WORK TASK:
Give back every line of the data exactly. Pictures are not part of the copy.

TASK DATA:
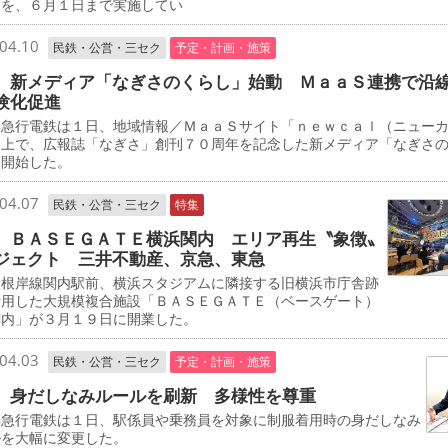
」を、６月１日まで実施してい
04.10
民鉄・公営・三セク
予定・計画・施策
 新メディア「なぎさのくらし」始動 ＭａａＳ連携で沿
験化促進
急行電鉄は１日、地域情報／ＭａａＳサイト「ｎｅｗｃａｌ（ニュー
」上で、広報誌「なぎさ」創刊７０周年を記念した新メディア「なぎさ
を開始した。
04.07
民鉄・公営・三セク
特集
 ＢＡＳＥＧＡＴＥ横浜関内 エリア再生〝象徴〟
ジェクト 三井不動産、京急、東急
根岸線関内駅前、横浜スタジアムに隣接する旧横浜市庁舎跡
活用した大規模複合施設「ＢＡＳＥＧＡＴＥ（ベースゲート）
関内」が３月１９日に開業した。
04.03
民鉄・公営・三セク
予定・計画・施策
 身だしなみルールを刷新 多様性を尊重
急行電鉄は１日、駅係員や乗務員を対象に制服着用時の身だしなみ
ルを大幅に変更した。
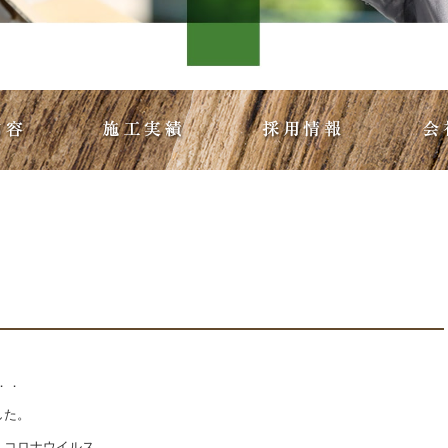
．．
した。
．コロナウイルス。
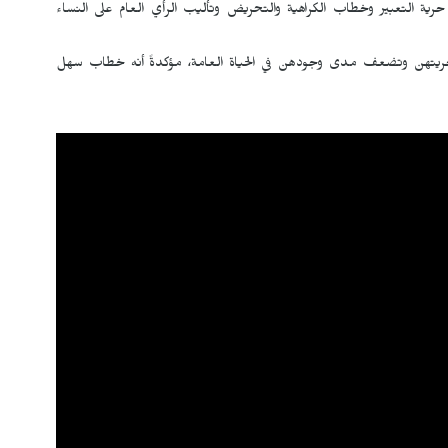
حرية التعبير وخطاب الكراهية والتحريض وتأليب الرأي العام على النساء
حريتهن وتضعف مدى وجودهن في الحياة العامة، مؤكدةً أنه خطاب سهل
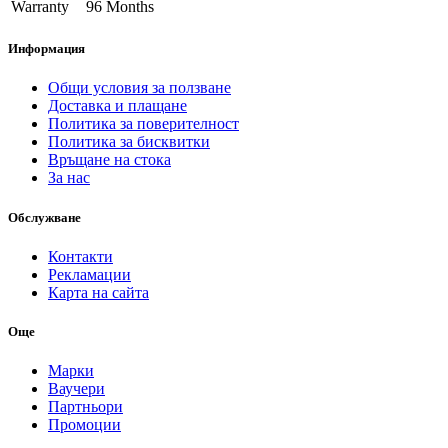
Warranty
96 Months
Информация
Общи условия за ползване
Доставка и плащане
Политика за поверителност
Политика за бисквитки
Връщане на стока
За нас
Обслужване
Контакти
Рекламации
Карта на сайта
Още
Марки
Ваучери
Партньори
Промоции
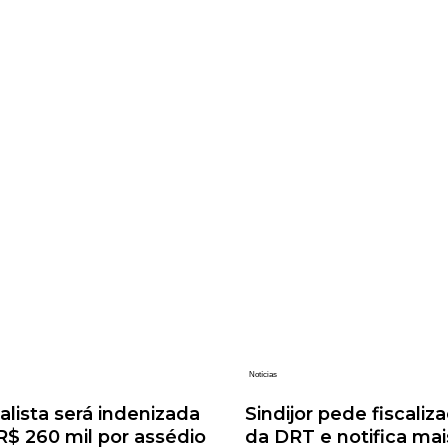
Notícias
alista será indenizada
Sindijor pede fiscaliz
$ 260 mil por assédio
da DRT e notifica mai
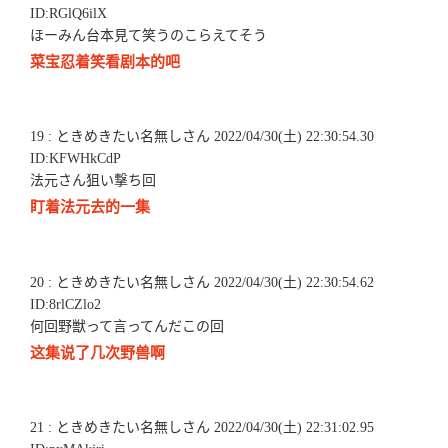
ID:RGlQ6ilX
ほーみん台本見て笑うのこらえてそう
菜宝忍着笑看剧本的吧
19 : ときめきたい名無しさん 2022/04/30(土) 22:30:54.30
ID:KFWHkCdP
法元さん狙い撃ち回
盯着法元去的一集
20 : ときめきたい名無しさん 2022/04/30(土) 22:30:54.62
ID:8rlCZlo2
何回野獣って言ってんだこの回
这集说了几次野兽啊
21 : ときめきたい名無しさん 2022/04/30(土) 22:31:02.95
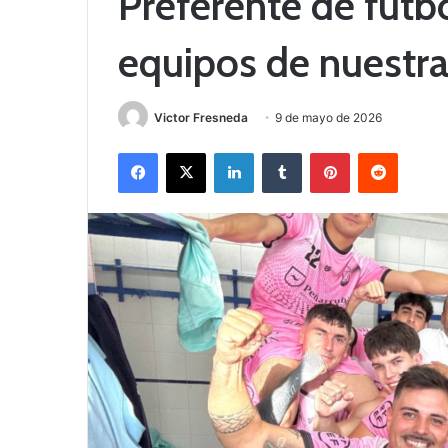
Preferente de fútbo
equipos de nuestr
Victor Fresneda
9 de mayo de 2026
Facebook
X
LinkedIn
Tumblr
Pinterest
Reddit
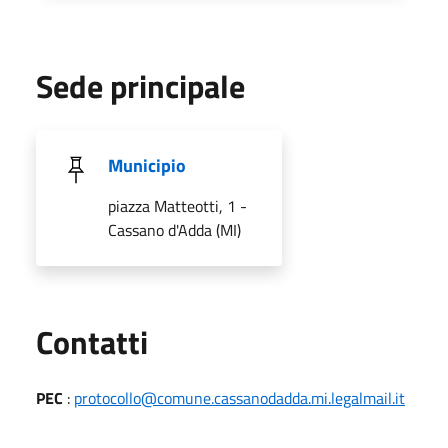
Sede principale
Municipio
piazza Matteotti, 1 -
Cassano d'Adda (MI)
Utili
Contatti
PEC
:
protocollo@comune.cassanodadda.mi.legalmail.it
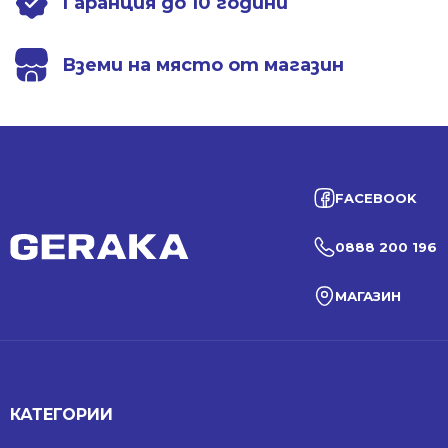
Гаранция до 10 години
Вземи на място от магазин
FACEBOOK
0888 200 196
МАГАЗИН
КАТЕГОРИИ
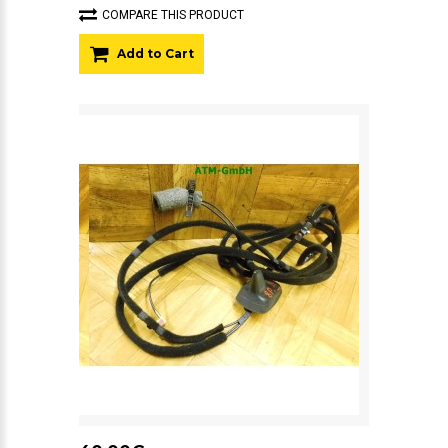
COMPARE THIS PRODUCT
Add to Cart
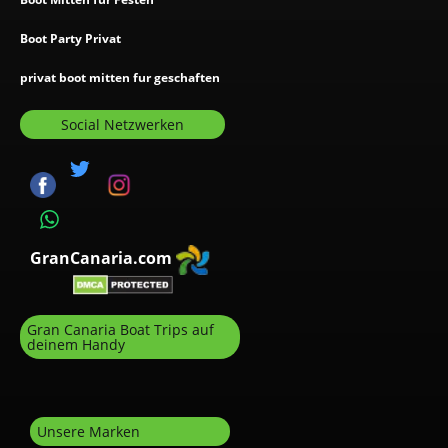
Boot Party Privat
privat boot mitten fur geschaften
Social Netzwerken
GranCanaria.com
Gran Canaria Boat Trips auf
deinem Handy
Unsere Marken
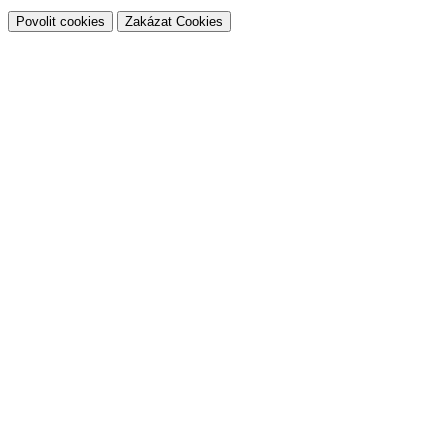
Povolit cookies
Zakázat Cookies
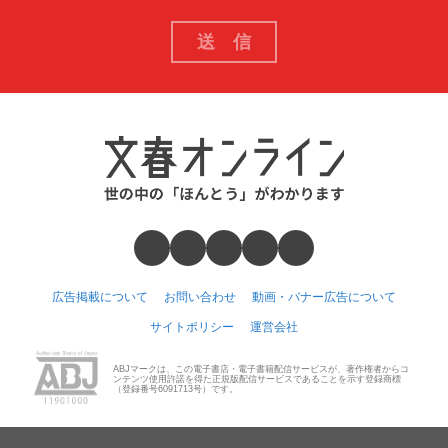
広告掲載について
お問い合わせ
動画・バナー広告について
サイトポリシー
運営会社
ABJマークは、この電子書店・電子書籍配信サービスが、著作権者からコ
ンテンツ使用許諾を得た正規版配信サービスであることを示す登録商標
（登録番号6091713号）です。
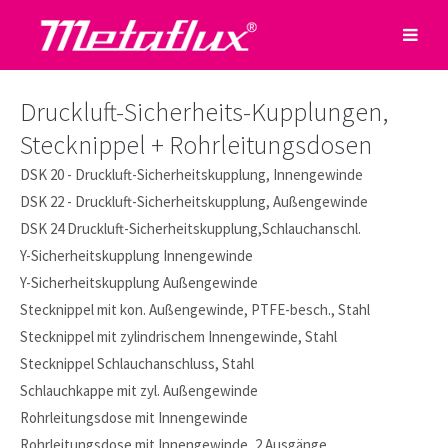
Druckluft-Sicherheits-Kupplungen,
Stecknippel + Rohrleitungsdosen
DSK 20 - Druckluft-Sicherheitskupplung, Innengewinde
DSK 22 - Druckluft-Sicherheitskupplung, Außengewinde
DSK 24 Druckluft-Sicherheitskupplung,Schlauchanschl.
Y-Sicherheitskupplung Innengewinde
Y-Sicherheitskupplung Außengewinde
Stecknippel mit kon. Außengewinde, PTFE-besch., Stahl
Stecknippel mit zylindrischem Innengewinde, Stahl
Stecknippel Schlauchanschluss, Stahl
Schlauchkappe mit zyl. Außengewinde
Rohrleitungsdose mit Innengewinde
Rohrleitungsdose mit Innengewinde, 2 Ausgänge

REPLY TO THE TASK:
」を、６月１日まで実施してい
04.10
民鉄・公営・三セク
予定・計画・施策
 新メディア「なぎさのくらし」始動 ＭａａＳ連携で沿
験化促進
急行電鉄は１日、地域情報／ＭａａＳサイト「ｎｅｗｃａｌ（ニュー
」上で、広報誌「なぎさ」創刊７０周年を記念した新メディア「なぎさ
を開始した。
04.07
民鉄・公営・三セク
特集
 ＢＡＳＥＧＡＴＥ横浜関内 エリア再生〝象徴〟
ジェクト 三井不動産、京急、東急
根岸線関内駅前、横浜スタジアムに隣接する旧横浜市庁舎跡
活用した大規模複合施設「ＢＡＳＥＧＡＴＥ（ベースゲート）
関内」が３月１９日に開業した。
04.03
民鉄・公営・三セク
予定・計画・施策
 身だしなみルールを刷新 多様性を尊重
急行電鉄は１日、駅係員や乗務員を対象に制服着用時の身だしなみ
ルを大幅に変更した。
．．
した。
．コロナウイルス。
حرية التعبير وخطاب الكراهية والتحريض وتأليب الرأي العام على النساء
حريتهن وتضعف مدى وجودهن في الحياة العامة، مؤكدةً أنه خطاب سهل
Warranty
96 Months
Информация
Общи условия за ползване
Доставка и плащане
Политика за поверителност
Политика за бисквитки
Връщане на стока
За нас
Обслужване
Контакти
Рекламации
Карта на сайта
Още
Марки
Ваучери
Партньори
Промоции
Notícias
alista será indenizada
Sindijor pede fiscaliz
$ 260 mil por assédio
da DRT e notifica mai
ID:RGlQ6ilX
ほーみん台本見て笑うのこらえてそう
菜宝忍着笑看剧本的吧
19 : ときめきたい名無しさん 2022/04/30(土) 22:30:54.30
ID:KFWHkCdP
法元さん狙い撃ち回
盯着法元去的一集
20 : ときめきたい名無しさん 2022/04/30(土) 22:30:54.62
ID:8rlCZlo2
何回野獣って言ってんだこの回
这集说了几次野兽啊
21 : ときめきたい名無しさん 2022/04/30(土) 22:31:02.95
Preferente de fútbo
equipos de nuestr
Victor Fresneda
9 de mayo de 2026
Facebook
X
LinkedIn
Tumblr
Pinterest
Reddit
Sede principale
Municipio
piazza Matteotti, 1 -
Cassano d'Adda (MI)
Utili
Contatti
PEC
:
protocollo@comune.cassanodadda.mi.legalmail.it
Гаранция до 10 години
Вземи на място от магазин
FACEBOOK
0888 200 196
МАГАЗИН
КАТЕГОРИИ
COMPARE THIS PRODUCT
Add to Cart
Boot Party Privat
privat boot mitten fur geschaften
Social Netzwerken
GranCanaria.com
Gran Canaria Boat Trips auf
deinem Handy
Unsere Marken
Povolit cookies
Zakázat Cookies
広告掲載について
お問い合わせ
動画・バナー広告について
サイトポリシー
運営会社
ABJマークは、この電子書店・電子書籍配信サービスが、著作権者からコ
ンテンツ使用許諾を得た正規版配信サービスであることを示す登録商標
（登録番号6091713号）です。
Druckluft-Sicherheits-Kupplungen,
Stecknippel + Rohrleitungsdosen
DSK 20 - Druckluft-Sicherheitskupplung, Innengewinde
DSK 22 - Druckluft-Sicherheitskupplung, Außengewinde
DSK 24 Druckluft-Sicherheitskupplung,Schlauchanschl.
Y-Sicherheitskupplung Innengewinde
Y-Sicherheitskupplung Außengewinde
Stecknippel mit kon. Außengewinde, PTFE-besch., Stahl
Stecknippel mit zylindrischem Innengewinde, Stahl
Stecknippel Schlauchanschluss, Stahl
Schlauchkappe mit zyl. Außengewinde
Rohrleitungsdose mit Innengewinde
Rohrleitungsdose mit Innengewinde, 2 Ausgänge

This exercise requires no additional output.